Broadcom
is set to merge with
VMware
on Oct. 30, and VMware shareholders must decide what consideration they want to receive in the roughly $75 billion deal.
VMware (Ticker VMW) investors have the choice of electing to take Broadcom (AVGO) stock or cash. Given the sharp rally of 55% in Broadcom shares since the deal was unveiled in May 2022, VMware investors should opt for stock.
VMware is a maker of software while Broadcom is a leading producer of semiconductors and its shares have benefited from enthusiasm for the AI spending boom.
Those VMW holders that choose cash will receive appreciably less than the current VMware stock price.
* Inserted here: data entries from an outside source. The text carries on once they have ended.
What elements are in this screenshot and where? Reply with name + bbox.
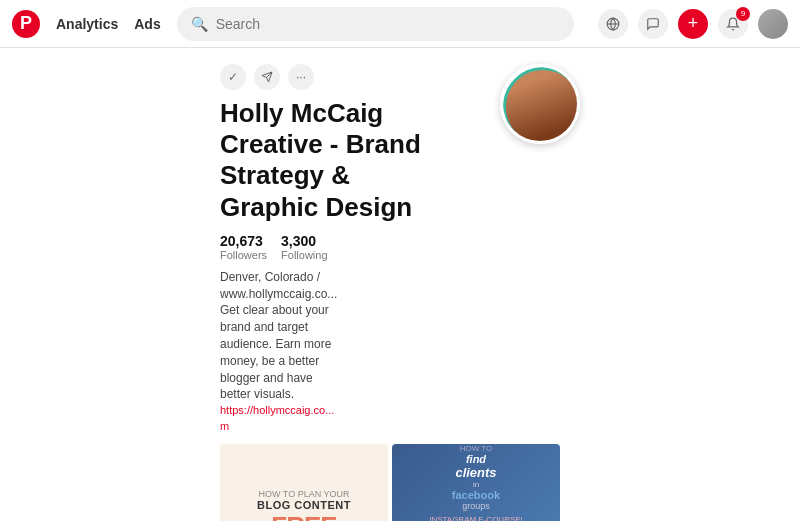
profile-section: ✓ ··· Holly McCaig Creative - Brand Stra… [0, 48, 800, 434]
nav-globe-icon[interactable] [598, 9, 628, 39]
user-avatar[interactable] [758, 9, 788, 39]
nav-links: Analytics Ads [56, 16, 161, 32]
featured-board[interactable]: HOW TO PLAN YOUR BLOG CONTENT FREE WITH … [220, 444, 580, 521]
search-bar[interactable]: 🔍 [177, 7, 574, 41]
featured-board-main-image: HOW TO PLAN YOUR BLOG CONTENT FREE WITH … [220, 444, 388, 521]
verified-icon[interactable]: ✓ [220, 64, 246, 90]
nav-add-button[interactable]: + [678, 9, 708, 39]
top-nav: P Analytics Ads 🔍 + 9 [0, 0, 800, 48]
profile-actions: ✓ ··· [220, 64, 480, 90]
nav-ads[interactable]: Ads [134, 16, 160, 32]
profile-bio: Denver, Colorado / www.hollymccaig.co...… [220, 269, 420, 434]
profile-name: Holly McCaig Creative - Brand Strategy &… [220, 98, 480, 223]
more-options-icon[interactable]: ··· [288, 64, 314, 90]
pinterest-logo[interactable]: P [12, 10, 40, 38]
profile-info: ✓ ··· Holly McCaig Creative - Brand Stra… [220, 64, 480, 434]
search-input[interactable] [216, 16, 560, 32]
share-icon[interactable] [254, 64, 280, 90]
nav-actions: + 9 [598, 9, 788, 39]
featured-sub-image-1: HOW TO find clients in facebook groups I… [392, 444, 560, 521]
followers-stat: 20,673 Followers [220, 233, 267, 261]
nav-notification-button[interactable]: 9 [718, 9, 748, 39]
following-stat: 3,300 Following [281, 233, 327, 261]
nav-chat-icon[interactable] [638, 9, 668, 39]
notification-badge: 9 [736, 7, 750, 21]
nav-analytics[interactable]: Analytics [56, 16, 118, 32]
featured-board-section: HOW TO PLAN YOUR BLOG CONTENT FREE WITH … [0, 434, 800, 521]
featured-board-sub-images: HOW TO find clients in facebook groups I… [392, 444, 560, 521]
search-icon: 🔍 [191, 16, 208, 32]
profile-stats: 20,673 Followers 3,300 Following [220, 233, 480, 261]
profile-avatar [500, 64, 580, 144]
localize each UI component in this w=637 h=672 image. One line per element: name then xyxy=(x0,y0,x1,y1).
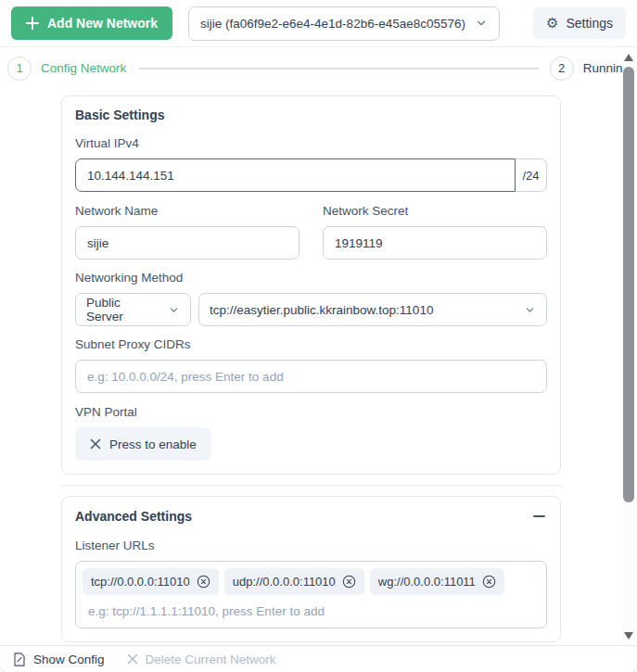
listener-url-chip: wg://0.0.0.0:11011 xyxy=(370,568,504,595)
listener-url-chip-label: wg://0.0.0.0:11011 xyxy=(378,575,476,589)
chevron-down-icon xyxy=(524,304,536,316)
show-config-button[interactable]: Show Config xyxy=(13,653,105,666)
virtual-ipv4-input[interactable] xyxy=(75,158,516,192)
server-url-select[interactable]: tcp://easytier.public.kkrainbow.top:1101… xyxy=(198,293,547,326)
networking-method-value: Public Server xyxy=(86,296,160,323)
config-form: Basic Settings Virtual IPv4 /24 Network … xyxy=(61,95,561,642)
x-icon xyxy=(90,438,101,450)
network-name-label: Network Name xyxy=(75,204,299,218)
networking-method-select[interactable]: Public Server xyxy=(75,293,191,326)
virtual-ipv4-group: /24 xyxy=(75,158,547,192)
plus-icon xyxy=(26,17,39,30)
remove-chip-icon[interactable] xyxy=(342,575,356,589)
step1-label: Config Network xyxy=(41,61,126,75)
chevron-down-icon xyxy=(475,17,488,30)
virtual-ipv4-suffix: /24 xyxy=(516,158,547,192)
step1-circle: 1 xyxy=(7,57,32,81)
card-divider xyxy=(61,485,561,486)
step2-circle: 2 xyxy=(550,57,574,81)
advanced-settings-card: Advanced Settings Listener URLs tcp://0.… xyxy=(61,496,561,642)
vertical-scrollbar[interactable] xyxy=(622,51,635,642)
network-secret-label: Network Secret xyxy=(323,204,547,218)
virtual-ipv4-label: Virtual IPv4 xyxy=(75,136,547,150)
settings-label: Settings xyxy=(566,16,613,31)
networking-method-label: Networking Method xyxy=(75,271,547,285)
file-config-icon xyxy=(13,653,26,666)
bottom-toolbar: Show Config Delete Current Network xyxy=(0,645,637,672)
listener-urls-placeholder: e.g: tcp://1.1.1.1:11010, press Enter to… xyxy=(83,595,540,622)
remove-chip-icon[interactable] xyxy=(482,575,496,589)
scrollbar-thumb[interactable] xyxy=(623,67,634,502)
network-select-value: sijie (fa06f9e2-e6e4-4e1d-82b6-e45ae8c05… xyxy=(200,17,465,31)
vpn-portal-label: VPN Portal xyxy=(75,405,547,419)
basic-settings-card: Basic Settings Virtual IPv4 /24 Network … xyxy=(61,95,561,475)
step-connector-line xyxy=(139,68,538,70)
advanced-settings-title: Advanced Settings xyxy=(75,509,192,524)
step-config-network: 1 Config Network xyxy=(7,57,126,81)
listener-url-chips: tcp://0.0.0.0:11010 udp://0.0.0.0:11010 … xyxy=(83,568,540,595)
scroll-down-arrow-icon[interactable] xyxy=(624,632,633,640)
x-icon xyxy=(127,653,138,665)
add-new-network-button[interactable]: Add New Network xyxy=(11,6,172,40)
basic-settings-title: Basic Settings xyxy=(75,108,547,122)
collapse-minus-icon[interactable] xyxy=(530,508,547,525)
top-toolbar: Add New Network sijie (fa06f9e2-e6e4-4e1… xyxy=(0,0,637,47)
network-select[interactable]: sijie (fa06f9e2-e6e4-4e1d-82b6-e45ae8c05… xyxy=(188,6,500,41)
network-secret-input[interactable] xyxy=(323,226,547,260)
subnet-proxy-label: Subnet Proxy CIDRs xyxy=(75,337,547,351)
add-new-network-label: Add New Network xyxy=(47,16,158,31)
step-running: 2 Running xyxy=(550,57,630,81)
network-name-input[interactable] xyxy=(75,226,299,260)
delete-current-network-button[interactable]: Delete Current Network xyxy=(127,653,276,666)
vpn-portal-enable-button[interactable]: Press to enable xyxy=(75,427,211,461)
chevron-down-icon xyxy=(168,304,180,316)
settings-button[interactable]: ⚙ Settings xyxy=(533,7,626,39)
remove-chip-icon[interactable] xyxy=(197,575,210,589)
listener-urls-label: Listener URLs xyxy=(75,539,547,552)
server-url-value: tcp://easytier.public.kkrainbow.top:1101… xyxy=(210,303,433,317)
listener-url-chip-label: tcp://0.0.0.0:11010 xyxy=(91,575,190,589)
listener-urls-input-box[interactable]: tcp://0.0.0.0:11010 udp://0.0.0.0:11010 … xyxy=(75,561,547,628)
subnet-proxy-input[interactable] xyxy=(75,360,547,393)
show-config-label: Show Config xyxy=(33,653,105,666)
listener-url-chip: tcp://0.0.0.0:11010 xyxy=(83,568,219,595)
scroll-up-arrow-icon[interactable] xyxy=(624,54,633,61)
gear-icon: ⚙ xyxy=(546,17,558,31)
vpn-portal-enable-label: Press to enable xyxy=(109,437,197,451)
wizard-steps: 1 Config Network 2 Running xyxy=(0,47,637,81)
listener-url-chip: udp://0.0.0.0:11010 xyxy=(224,568,364,595)
listener-url-chip-label: udp://0.0.0.0:11010 xyxy=(233,575,336,589)
delete-current-network-label: Delete Current Network xyxy=(146,653,276,666)
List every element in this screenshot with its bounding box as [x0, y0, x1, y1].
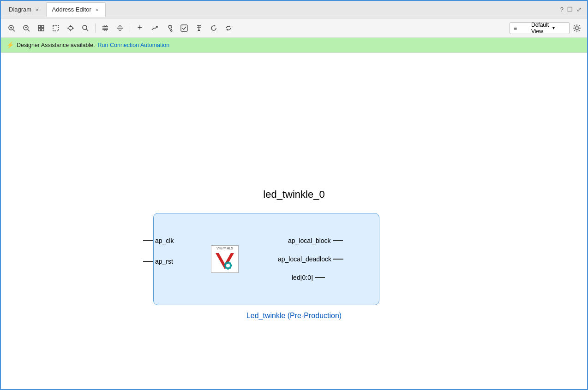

Investors who make no election likely will receive cash.
Here is the situation. VMware shares finished Tuesday at $164.35, down 0.7% while Broadcom was off 1.7% to $844.52. Broadcom is capping the equity consideration in the merger to 50% meaning that it probably will issue half stock and half cash in total to VMware holders.
VMware holders have the choice of getting 0.252 Broadcom shares now worth about $213, or receiving $142.50 in cash, for each VMware share. The blended merger price (50% stock and 50% cash) is nearly $178 per VMware share, Barron’s calculates.
With the overwhelming majority of VMware holders likely to elect stock, VMware holders who choose stock likely will get about $178 a share in value based on the current stock price. They will be prorated and get roughly half stock and cash for their VMware shares. Those who elect cash will get $142.50 a share and those who make no election likely will get a similar amount.
The value of $178 per share is a nice premium of about $13 a share above the current VMware stock price and largely reflects uncertainty about whether Chinese regulators will approve the transaction, takeover arbitragers tell Barron’s.
“We don’t think VMware’s market price accurately reflects the odds of a successful completion of the transaction,” says Roy Behren, co-manager of the Merger Fund. The spread is about 8%, which is sizable for a deal set to close in about a month and a half.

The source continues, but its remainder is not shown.